Page MenuHomePhabricator

U+200B ZERO WIDTH SPACE allowed in page titles
Open, MediumPublic

Description

Related bugs: T5969: Unicode (UTF-8, utf8) compatibility (tracking); T16600, T7732; T4593, T3524 (regarding usernames)

A bug in the pywikipedia framework [1] showed up when editing interwikis. This caused bot wars [2], which have been fixed by removing the U+200B ZERO WIDTH SPACE from end of the page title where the problems happened [3].

Should this character be allowed in page titles? And, more specifically, at the end of a page title?

Characters from the range U+2000-U+200A are already treated as spaces (and replaced by underscores). Since Unicode 4.0, U+200B is no longer considered whitespace by the Unicode Consortium.

To cite Brion Vibber in T16600:

They're not technically illegal, but perhaps should be excluded as they
wouldn't be useful.

and in T3524:

*Invalid* characters (those that are illegal in XML or don't reliably cut and
paste) need to be outright blocked in titles.

Although U+200B ZERO WIDTH SPACE seems to cut-and-paste on windows, it's not something I'd call 'reliable' - selecting characters from the left, moving to the right, it's easy enough not to select the U+200B ZERO WIDTH SPACE at the end of the page title.

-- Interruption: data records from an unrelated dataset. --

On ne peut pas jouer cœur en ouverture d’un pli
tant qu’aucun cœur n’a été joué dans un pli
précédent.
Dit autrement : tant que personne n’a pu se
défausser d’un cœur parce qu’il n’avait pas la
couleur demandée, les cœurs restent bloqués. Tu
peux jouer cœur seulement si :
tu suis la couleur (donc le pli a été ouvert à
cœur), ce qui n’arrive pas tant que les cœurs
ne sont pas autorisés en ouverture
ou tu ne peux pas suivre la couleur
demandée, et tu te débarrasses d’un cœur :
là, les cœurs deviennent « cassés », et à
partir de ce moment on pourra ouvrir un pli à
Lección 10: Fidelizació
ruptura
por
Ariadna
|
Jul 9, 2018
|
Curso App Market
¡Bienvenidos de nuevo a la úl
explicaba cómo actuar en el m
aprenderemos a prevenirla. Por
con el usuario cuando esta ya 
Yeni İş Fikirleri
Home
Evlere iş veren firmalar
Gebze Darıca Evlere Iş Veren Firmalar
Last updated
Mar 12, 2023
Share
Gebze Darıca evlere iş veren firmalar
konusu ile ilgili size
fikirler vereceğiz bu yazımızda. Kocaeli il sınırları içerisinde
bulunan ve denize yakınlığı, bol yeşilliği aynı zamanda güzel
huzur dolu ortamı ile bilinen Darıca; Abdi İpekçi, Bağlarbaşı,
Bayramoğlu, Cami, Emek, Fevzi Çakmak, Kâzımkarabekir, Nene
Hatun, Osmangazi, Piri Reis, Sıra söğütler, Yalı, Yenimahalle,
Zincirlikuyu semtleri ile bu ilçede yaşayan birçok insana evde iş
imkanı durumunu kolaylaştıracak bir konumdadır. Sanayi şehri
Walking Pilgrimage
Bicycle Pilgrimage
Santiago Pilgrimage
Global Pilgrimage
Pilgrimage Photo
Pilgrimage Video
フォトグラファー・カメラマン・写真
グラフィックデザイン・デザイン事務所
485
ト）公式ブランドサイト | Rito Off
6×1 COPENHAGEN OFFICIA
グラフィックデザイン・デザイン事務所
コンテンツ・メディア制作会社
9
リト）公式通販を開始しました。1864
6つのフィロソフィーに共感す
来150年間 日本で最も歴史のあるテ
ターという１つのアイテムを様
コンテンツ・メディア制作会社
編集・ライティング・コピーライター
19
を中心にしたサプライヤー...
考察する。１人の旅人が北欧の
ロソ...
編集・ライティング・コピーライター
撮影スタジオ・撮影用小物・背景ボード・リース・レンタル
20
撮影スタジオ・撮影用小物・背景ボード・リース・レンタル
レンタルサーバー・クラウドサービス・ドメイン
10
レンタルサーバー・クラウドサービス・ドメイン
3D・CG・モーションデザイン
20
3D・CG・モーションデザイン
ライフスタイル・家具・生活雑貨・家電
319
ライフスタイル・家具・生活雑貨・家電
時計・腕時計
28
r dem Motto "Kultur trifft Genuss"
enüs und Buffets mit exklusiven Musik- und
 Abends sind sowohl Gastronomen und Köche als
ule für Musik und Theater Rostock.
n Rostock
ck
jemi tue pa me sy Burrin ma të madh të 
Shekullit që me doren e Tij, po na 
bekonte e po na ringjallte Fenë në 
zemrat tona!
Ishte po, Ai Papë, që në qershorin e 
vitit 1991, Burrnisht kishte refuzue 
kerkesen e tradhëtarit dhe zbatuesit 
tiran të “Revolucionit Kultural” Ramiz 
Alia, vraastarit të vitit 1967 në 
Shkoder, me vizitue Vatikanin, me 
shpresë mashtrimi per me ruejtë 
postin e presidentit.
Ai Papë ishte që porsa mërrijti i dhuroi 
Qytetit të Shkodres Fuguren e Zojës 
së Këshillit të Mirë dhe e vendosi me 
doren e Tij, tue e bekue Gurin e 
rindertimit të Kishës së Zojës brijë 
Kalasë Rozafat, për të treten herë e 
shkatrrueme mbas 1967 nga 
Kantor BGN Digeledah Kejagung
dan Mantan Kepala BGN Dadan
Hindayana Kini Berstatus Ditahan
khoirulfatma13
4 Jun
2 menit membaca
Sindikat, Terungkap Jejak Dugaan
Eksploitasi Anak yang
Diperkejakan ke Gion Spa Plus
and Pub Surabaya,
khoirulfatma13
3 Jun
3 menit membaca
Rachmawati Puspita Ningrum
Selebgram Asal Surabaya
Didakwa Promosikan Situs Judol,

As such, I think it's reasonable not to allow the character, or to replace it with an underscore.

[1] https://sourceforge.net/tracker/?func=detail&atid=603138&aid=3182761&group_id=93107
[2] http://en.wikipedia.org/w/index.php?title=Podolsk&action=history
[3] http://bo.wikipedia.org/w/index.php?title=%E0%BD%94%E0%BD%BC%E0%BC%8B%E0%BD%91%E0%BD%BC%E0%BD%A3%E0%BC%8B%E0%BD%A6%E0%BD%B2%E0%BD%82&action=history


Version: unspecified
Severity: normal
See Also:
T16600: Illegal Unicode characters are allowed in pages
T3524: Usernames should use unicode whitelist
T4593: Non-printing characters allowed in registration
T7732: MediaWiki allows characters in the U+0080 to U+009F range
T44807: Invisible Unicode characters allowed on pagetitle (\u200E | \uFEFF | \u200B)
T57227: interwiki problems in km wikipedia
T57246: Problem with 0x200B ZERO WIDTH SPACE in page titles
T34717: Question: Bidi overrides and Unicode spaces removal from titles: why not zero-width space and horizontal tab?

Details

Reference
bz27446

Event Timeline

bzimport raised the priority of this task from to Medium.Nov 21 2014, 11:19 PM
bzimport set Reference to bz27446.
bzimport added a subscriber: Unknown Object (MLST).

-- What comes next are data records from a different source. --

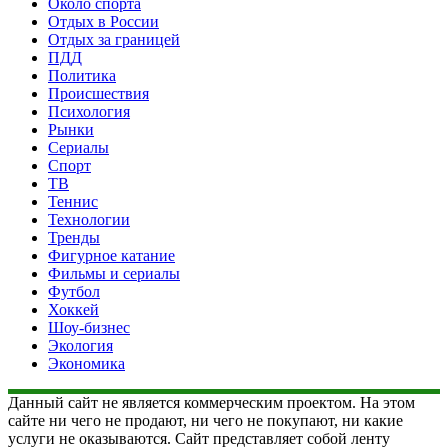
Около спорта
Отдых в России
Отдых за границей
ПДД
Политика
Происшествия
Психология
Рынки
Сериалы
Спорт
ТВ
Теннис
Технологии
Тренды
Фигурное катание
Фильмы и сериалы
Футбол
Хоккей
Шоу-бизнес
Экология
Экономика
Данный сайт не является коммерческим проектом. На этом
сайте ни чего не продают, ни чего не покупают, ни какие
услуги не оказываются. Сайт представляет собой ленту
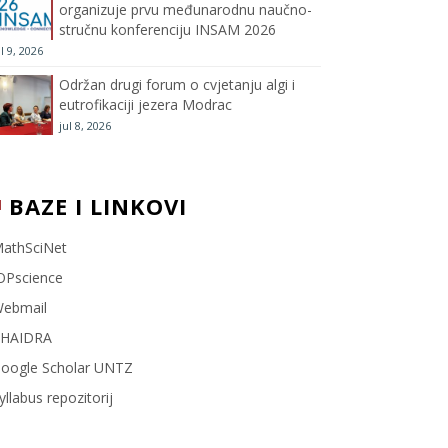
organizuje prvu međunarodnu naučno-
stručnu konferenciju INSAM 2026
l
ul 9, 2026
Održan drugi forum o cvjetanju algi i
eutrofikaciji jezera Modrac
jul 8, 2026
BAZE I LINKOVI
athSciNet
OPscience
ebmail
HAIDRA
oogle Scholar UNTZ
yllabus repozitorij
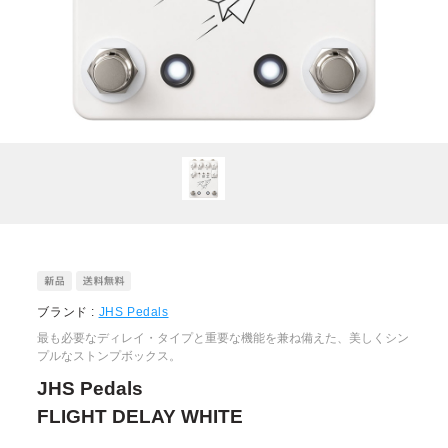
ブランド :
JHS Pedals
最も必要なディレイ・タイプと重要な機能を兼ね備えた、美しくシン
プルなストンプボックス。
JHS Pedals
FLIGHT DELAY WHITE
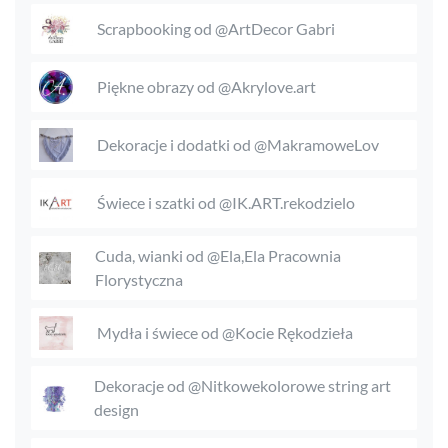
Scrapbooking od @ArtDecor Gabri
Piękne obrazy od @Akrylove.art
Dekoracje i dodatki od @MakramoweLov
Świece i szatki od @IK.ART.rekodzielo
Cuda, wianki od @Ela,Ela Pracownia
Florystyczna
Mydła i świece od @Kocie Rękodzieła
Dekoracje od @Nitkowekolorowe string art
design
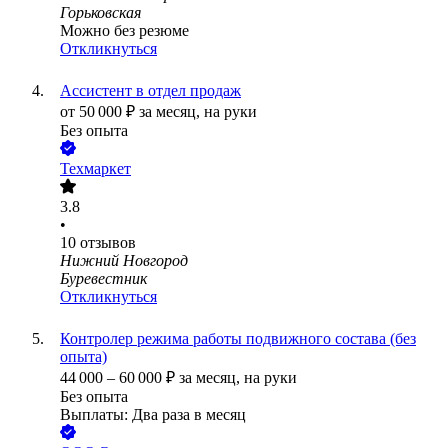
Горьковская
Можно без резюме
Откликнуться
Ассистент в отдел продаж
от
50 000
₽
за месяц,
на руки
Без опыта
Техмаркет
3.8
•
10
отзывов
Нижний Новгород
Буревестник
Откликнуться
Контролер режима работы подвижного состава (без
опыта)
44 000
–
60 000
₽
за месяц,
на руки
Без опыта
Выплаты: Два раза в месяц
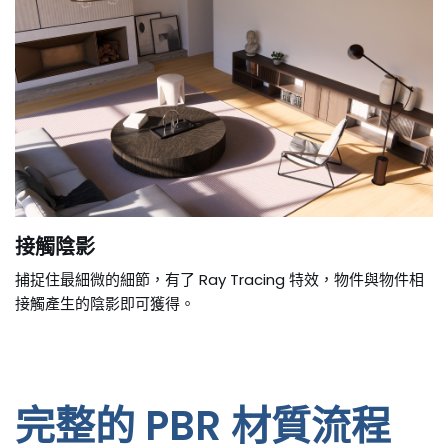
接觸陰影
捕捉住最細微的細節，有了 Ray Tracing 特效，物件與物件相
接觸產生的陰影即可獲得。
完整的 PBR 材質流程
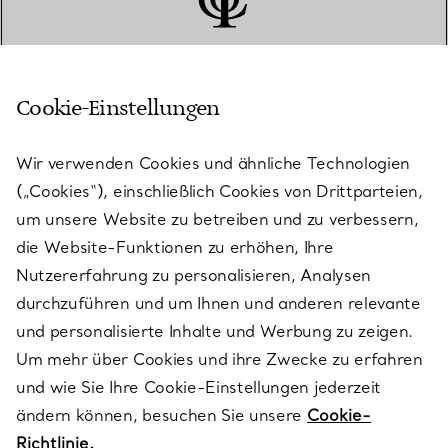
Cookie-Einstellungen
KUNDENSERVICE
Wir verwenden Cookies und ähnliche Technologien
(„Cookies“), einschließlich Cookies von Drittparteien,
SERVICES
um unsere Website zu betreiben und zu verbessern,
die Website-Funktionen zu erhöhen, Ihre
Nutzererfahrung zu personalisieren, Analysen
ÜBER TIFFANY & CO.
durchzuführen und um Ihnen und anderen relevante
und personalisierte Inhalte und Werbung zu zeigen.
Um mehr über Cookies und ihre Zwecke zu erfahren
RECHTLICHE HINWEISE
und wie Sie Ihre Cookie-Einstellungen jederzeit
ändern können, besuchen Sie unsere
Cookie-
Richtlinie.
FOLGEN SIE UNS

To clarify; the pywikipedia bug was caused by calling .strip() on the page title. When working with Unicode < 4.0, this will strip the U+200B character (python < 2.7), with Unicode > 4.0, this will *not* strip the U+200B character (python >= 2.7).

I don't _think_ it should be legit to have this char at beginning/end of a title, as zero-width space is meant to be used as a separator to disable ligatures etc, and only makes sense within a span of non-whitespace characters.

In the middle of words, it may actually be required for some languages.

Correct behavior is _probably_ to strip this char from beginning/end during title normalization, while preserving it in the middle of words. Once that's done, a run of cleanupTitle & co should pretty transparently correct existing titles.

I would recommend double-checking the definitions and actual usage to make sure these assumptions are correct before changing rules, however.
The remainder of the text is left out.